Ella meneó la cabeza con una expresión ligeramente paternalista. Levantó un poco la voz.
—¿Y que me dices de ese nombre, Olestru?¿No dijo Lockyear que era el mismo nombre que el de su contacto? ¿Eso no cuenta?¿O es que estoy loca?
Empecé a enojarme, lo cual es malo para mi presión arterial. Quité los pies de encima del escritorio y me incorporé en la silla. Ese nombre me preocupaba, pero no constituía una buena prueba. La conversación había terminado, por lo que a mí respectaba.
—¿Alguna otra cosa, querida?
Empujó los papeles del escritorio a un lado.
—No me estás escuchando, Austen. Esas cintas proceden de Transilvania.
La miré con una expresión de asombro, sin adornos y sin ningún arrepentimiento. Era una de las editoras más listas de esa planta. Era una de las profesionales en alza, o lo había sido hasta ese momento. Y entonces, al comprender lo que sucedía, solté una carcajada. Me había pillado.

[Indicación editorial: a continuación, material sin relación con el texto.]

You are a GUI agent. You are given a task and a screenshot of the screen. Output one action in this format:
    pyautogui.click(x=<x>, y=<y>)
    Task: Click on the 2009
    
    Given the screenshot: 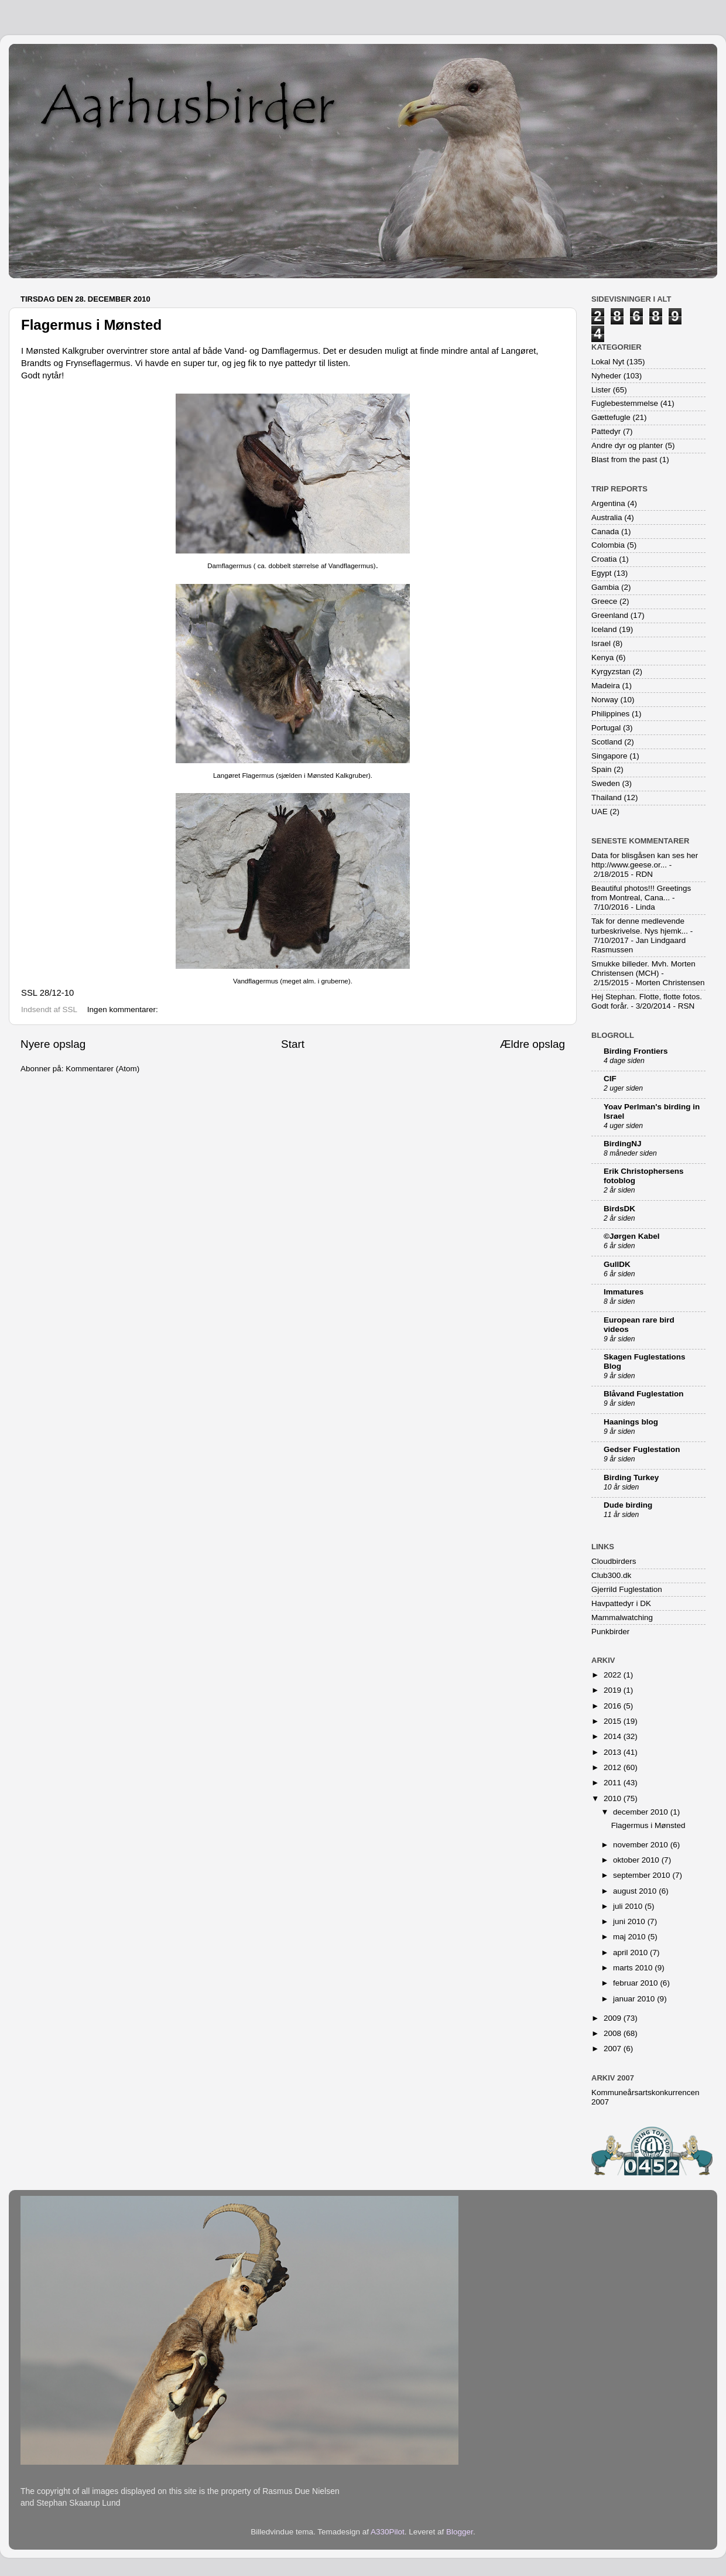 What is the action you would take?
    pyautogui.click(x=614, y=2018)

—Oh, vaya. —Se me saltaban las lágrimas—. Oh, Jesús.
Ella empezó a reírse también, gracias a dios. Nos reímos sin parar; llorábamos de la risa, y ella hasta dio una palmada en el escritorio. Habíamos sido atacados por unos vídeo-vampiros. Llamé a Peach al despacho, y se lo contamos, y ella también soltó una gran risotada. Me sentí mejor de lo que me había sentido en décadas. Reír es la forma de libertad más profunda. A su manera, la gabardina de la suerte no me había fallado. Pero cuando Julia abandonó el despacho, una oscuridad húngara había vuelto a sus ojos, y ya no quise saber por qué.